'''
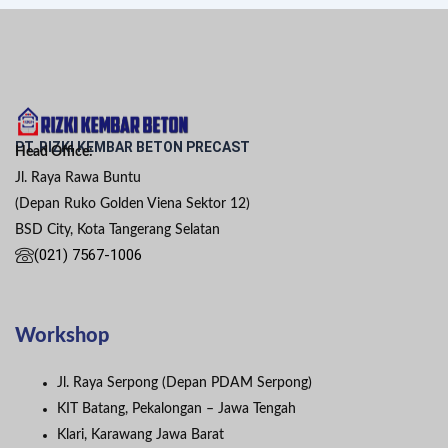
PT. RIZKI KEMBAR BETON PRECAST
Head Office:
Jl. Raya Rawa Buntu
(Depan Ruko Golden Viena Sektor 12)
BSD City, Kota Tangerang Selatan
(021) 7567-1006
Workshop
Jl. Raya Serpong (Depan PDAM Serpong)
KIT Batang, Pekalongan – Jawa Tengah
Klari, Karawang Jawa Barat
'''
■ Required work
Going through the entries above, tally each line that has the word "Depan". Answer with the number only.

■ Task solution
2